16) Un'antica credenza popolare voleva che un uomo visto da un lupo perdesse la parola, a meno che non vedesse egli per primo l'animale. Il paragone con il lupo, animale che in Grecia era considerato infausto, accentua la connotazione negativa di Trasimaco.
17) Era questa la domanda procedurale che ad Atene si rivolgeva nei processi all'imputato giudicato colpevole; cfr. anche Platone, Apologia Socratis 36b. E quindi più che evidente l'allusione alla condanna a morte di Socrate.

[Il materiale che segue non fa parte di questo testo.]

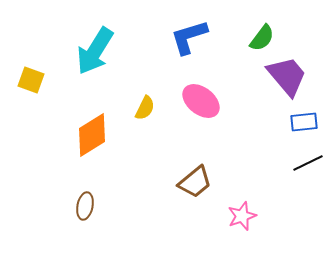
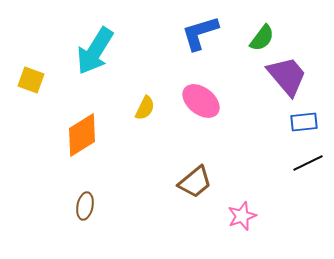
blue L-shape: moved 11 px right, 4 px up
orange diamond: moved 10 px left
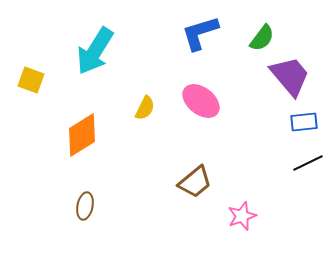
purple trapezoid: moved 3 px right
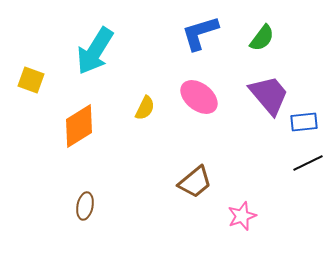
purple trapezoid: moved 21 px left, 19 px down
pink ellipse: moved 2 px left, 4 px up
orange diamond: moved 3 px left, 9 px up
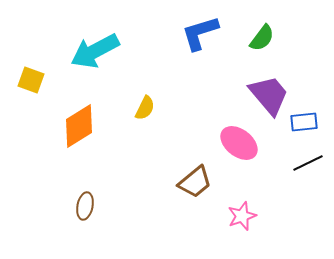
cyan arrow: rotated 30 degrees clockwise
pink ellipse: moved 40 px right, 46 px down
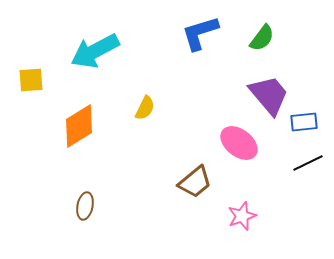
yellow square: rotated 24 degrees counterclockwise
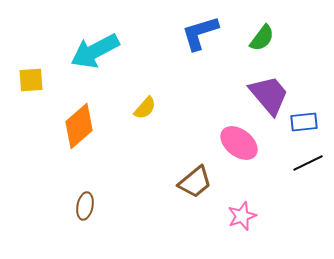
yellow semicircle: rotated 15 degrees clockwise
orange diamond: rotated 9 degrees counterclockwise
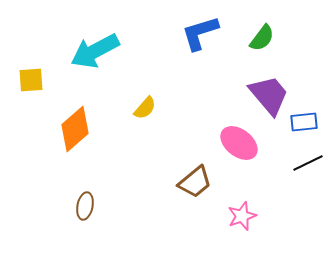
orange diamond: moved 4 px left, 3 px down
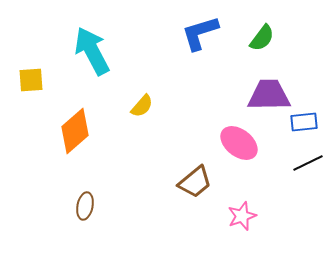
cyan arrow: moved 3 px left; rotated 90 degrees clockwise
purple trapezoid: rotated 51 degrees counterclockwise
yellow semicircle: moved 3 px left, 2 px up
orange diamond: moved 2 px down
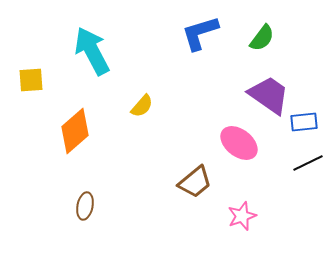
purple trapezoid: rotated 36 degrees clockwise
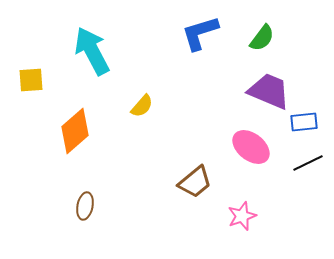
purple trapezoid: moved 4 px up; rotated 12 degrees counterclockwise
pink ellipse: moved 12 px right, 4 px down
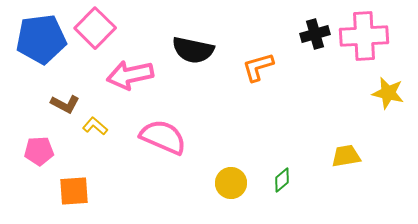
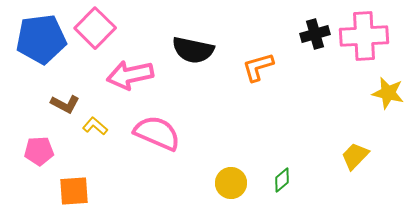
pink semicircle: moved 6 px left, 4 px up
yellow trapezoid: moved 9 px right; rotated 36 degrees counterclockwise
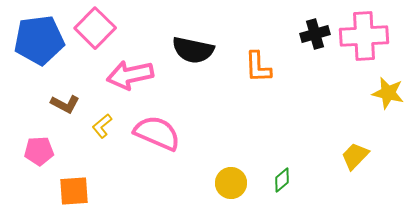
blue pentagon: moved 2 px left, 1 px down
orange L-shape: rotated 76 degrees counterclockwise
yellow L-shape: moved 7 px right; rotated 80 degrees counterclockwise
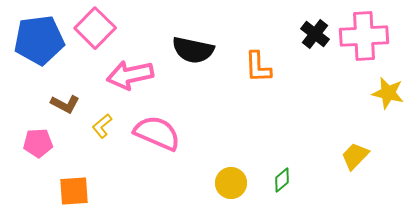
black cross: rotated 36 degrees counterclockwise
pink pentagon: moved 1 px left, 8 px up
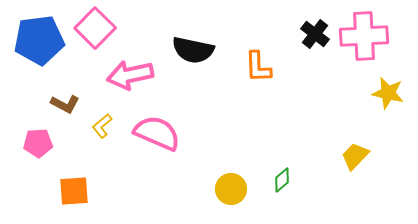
yellow circle: moved 6 px down
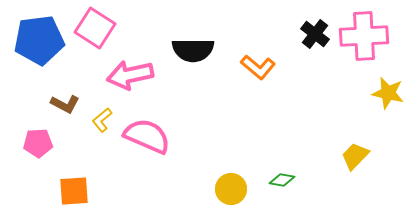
pink square: rotated 12 degrees counterclockwise
black semicircle: rotated 12 degrees counterclockwise
orange L-shape: rotated 48 degrees counterclockwise
yellow L-shape: moved 6 px up
pink semicircle: moved 10 px left, 3 px down
green diamond: rotated 50 degrees clockwise
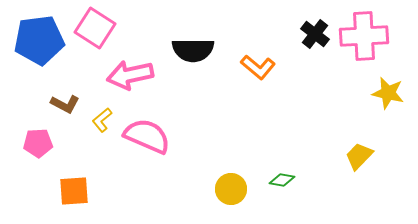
yellow trapezoid: moved 4 px right
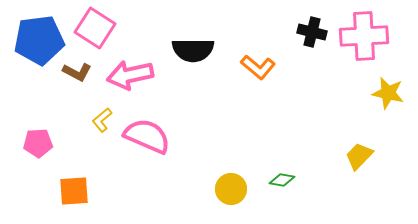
black cross: moved 3 px left, 2 px up; rotated 24 degrees counterclockwise
brown L-shape: moved 12 px right, 32 px up
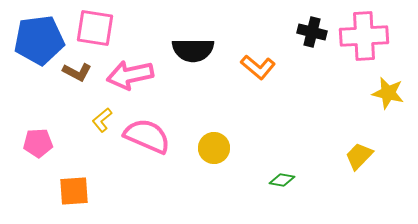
pink square: rotated 24 degrees counterclockwise
yellow circle: moved 17 px left, 41 px up
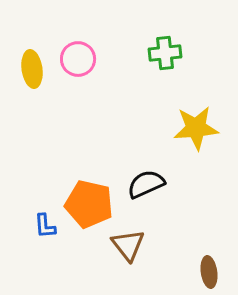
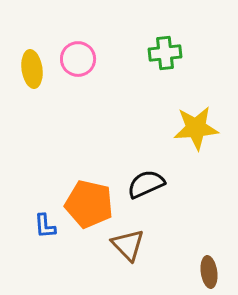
brown triangle: rotated 6 degrees counterclockwise
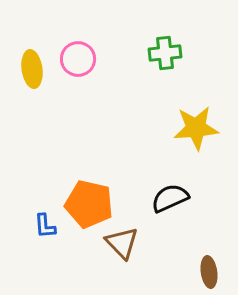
black semicircle: moved 24 px right, 14 px down
brown triangle: moved 6 px left, 2 px up
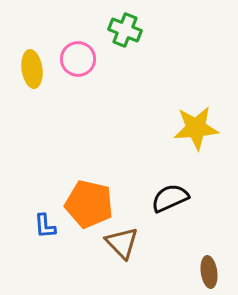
green cross: moved 40 px left, 23 px up; rotated 28 degrees clockwise
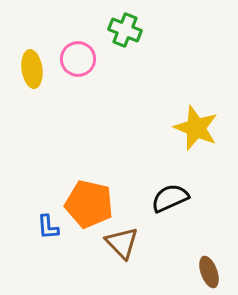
yellow star: rotated 27 degrees clockwise
blue L-shape: moved 3 px right, 1 px down
brown ellipse: rotated 12 degrees counterclockwise
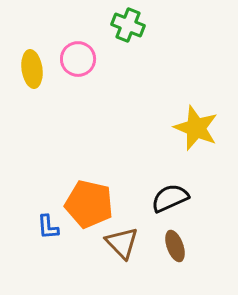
green cross: moved 3 px right, 5 px up
brown ellipse: moved 34 px left, 26 px up
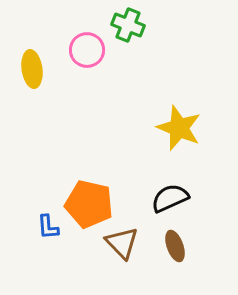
pink circle: moved 9 px right, 9 px up
yellow star: moved 17 px left
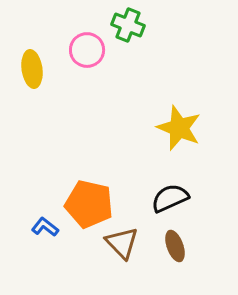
blue L-shape: moved 3 px left; rotated 132 degrees clockwise
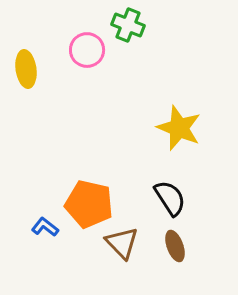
yellow ellipse: moved 6 px left
black semicircle: rotated 81 degrees clockwise
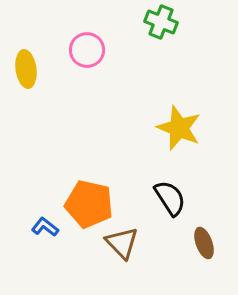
green cross: moved 33 px right, 3 px up
brown ellipse: moved 29 px right, 3 px up
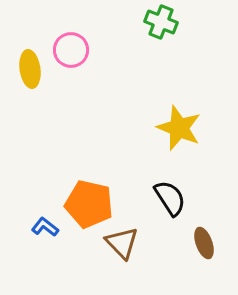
pink circle: moved 16 px left
yellow ellipse: moved 4 px right
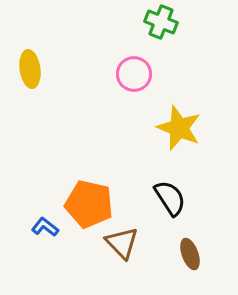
pink circle: moved 63 px right, 24 px down
brown ellipse: moved 14 px left, 11 px down
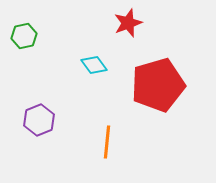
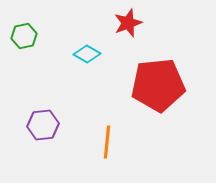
cyan diamond: moved 7 px left, 11 px up; rotated 24 degrees counterclockwise
red pentagon: rotated 10 degrees clockwise
purple hexagon: moved 4 px right, 5 px down; rotated 16 degrees clockwise
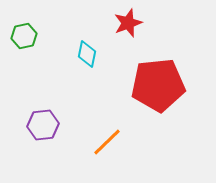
cyan diamond: rotated 72 degrees clockwise
orange line: rotated 40 degrees clockwise
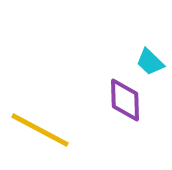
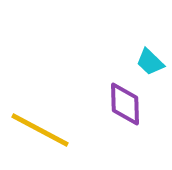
purple diamond: moved 4 px down
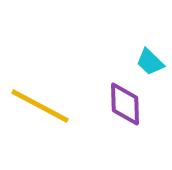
yellow line: moved 24 px up
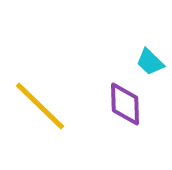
yellow line: rotated 16 degrees clockwise
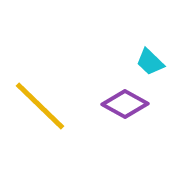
purple diamond: rotated 60 degrees counterclockwise
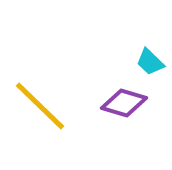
purple diamond: moved 1 px left, 1 px up; rotated 12 degrees counterclockwise
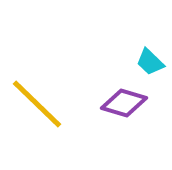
yellow line: moved 3 px left, 2 px up
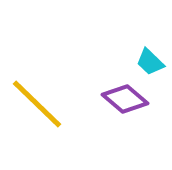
purple diamond: moved 1 px right, 4 px up; rotated 24 degrees clockwise
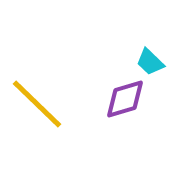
purple diamond: rotated 57 degrees counterclockwise
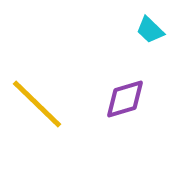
cyan trapezoid: moved 32 px up
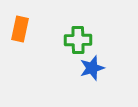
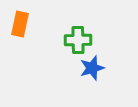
orange rectangle: moved 5 px up
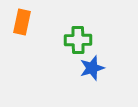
orange rectangle: moved 2 px right, 2 px up
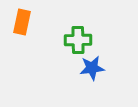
blue star: rotated 10 degrees clockwise
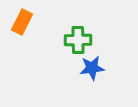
orange rectangle: rotated 15 degrees clockwise
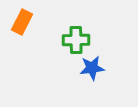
green cross: moved 2 px left
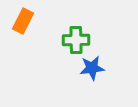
orange rectangle: moved 1 px right, 1 px up
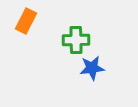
orange rectangle: moved 3 px right
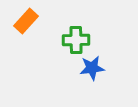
orange rectangle: rotated 15 degrees clockwise
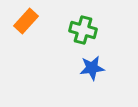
green cross: moved 7 px right, 10 px up; rotated 16 degrees clockwise
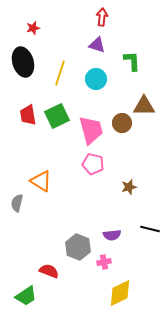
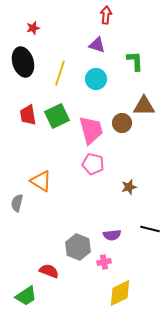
red arrow: moved 4 px right, 2 px up
green L-shape: moved 3 px right
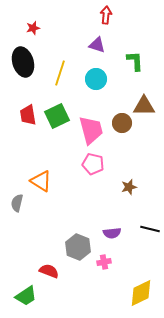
purple semicircle: moved 2 px up
yellow diamond: moved 21 px right
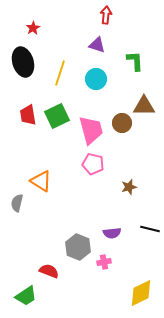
red star: rotated 16 degrees counterclockwise
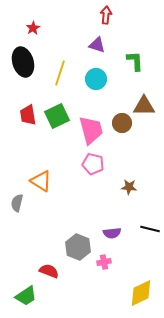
brown star: rotated 21 degrees clockwise
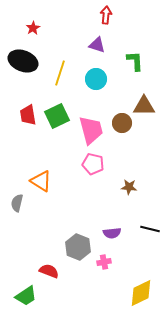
black ellipse: moved 1 px up; rotated 52 degrees counterclockwise
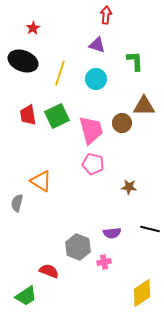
yellow diamond: moved 1 px right; rotated 8 degrees counterclockwise
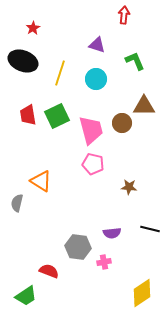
red arrow: moved 18 px right
green L-shape: rotated 20 degrees counterclockwise
gray hexagon: rotated 15 degrees counterclockwise
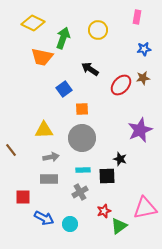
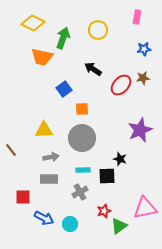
black arrow: moved 3 px right
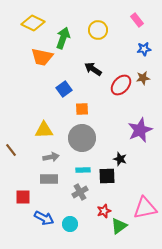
pink rectangle: moved 3 px down; rotated 48 degrees counterclockwise
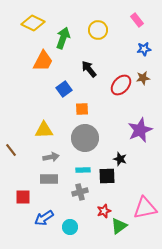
orange trapezoid: moved 1 px right, 4 px down; rotated 75 degrees counterclockwise
black arrow: moved 4 px left; rotated 18 degrees clockwise
gray circle: moved 3 px right
gray cross: rotated 14 degrees clockwise
blue arrow: rotated 120 degrees clockwise
cyan circle: moved 3 px down
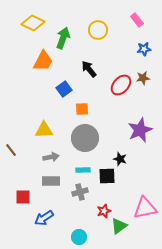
gray rectangle: moved 2 px right, 2 px down
cyan circle: moved 9 px right, 10 px down
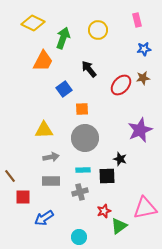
pink rectangle: rotated 24 degrees clockwise
brown line: moved 1 px left, 26 px down
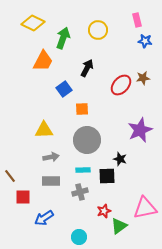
blue star: moved 1 px right, 8 px up; rotated 16 degrees clockwise
black arrow: moved 2 px left, 1 px up; rotated 66 degrees clockwise
gray circle: moved 2 px right, 2 px down
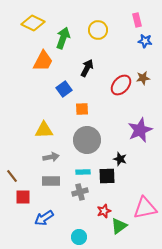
cyan rectangle: moved 2 px down
brown line: moved 2 px right
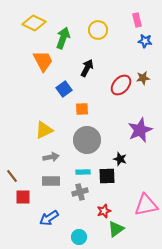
yellow diamond: moved 1 px right
orange trapezoid: rotated 55 degrees counterclockwise
yellow triangle: rotated 24 degrees counterclockwise
pink triangle: moved 1 px right, 3 px up
blue arrow: moved 5 px right
green triangle: moved 3 px left, 3 px down
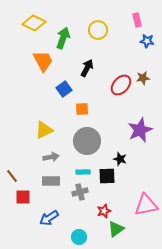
blue star: moved 2 px right
gray circle: moved 1 px down
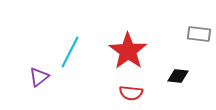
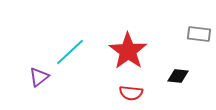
cyan line: rotated 20 degrees clockwise
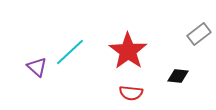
gray rectangle: rotated 45 degrees counterclockwise
purple triangle: moved 2 px left, 10 px up; rotated 40 degrees counterclockwise
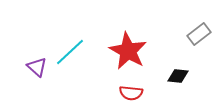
red star: rotated 6 degrees counterclockwise
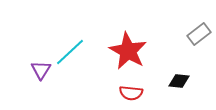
purple triangle: moved 4 px right, 3 px down; rotated 20 degrees clockwise
black diamond: moved 1 px right, 5 px down
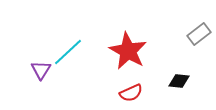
cyan line: moved 2 px left
red semicircle: rotated 30 degrees counterclockwise
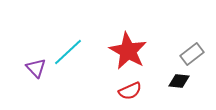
gray rectangle: moved 7 px left, 20 px down
purple triangle: moved 5 px left, 2 px up; rotated 15 degrees counterclockwise
red semicircle: moved 1 px left, 2 px up
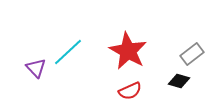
black diamond: rotated 10 degrees clockwise
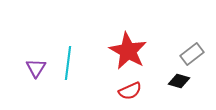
cyan line: moved 11 px down; rotated 40 degrees counterclockwise
purple triangle: rotated 15 degrees clockwise
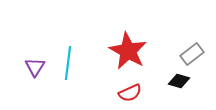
purple triangle: moved 1 px left, 1 px up
red semicircle: moved 2 px down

18) Platone ironizza sui compensi che i sofisti si facevano pagare per i loro insegnamenti.
19) Polidamante o Pulidamante era un famoso campione di pancrazio, una disciplina che includeva insieme le tecniche della lotta e del pugilato: combatté vittoriosamente contro dei leoni e per una vittoria ad Olimpia ebbe l'onore di una statua scolpita da Lisippo.
20) Il sicofante letteralmente era chi 'denunciava il furto di fichi' sacri o l'esportazione illegale di fichi dall'Attica; il termine passò poi a indicare un delatore in generale.
21) Espressione proverbiale, a indicare ingenuità e stupidità.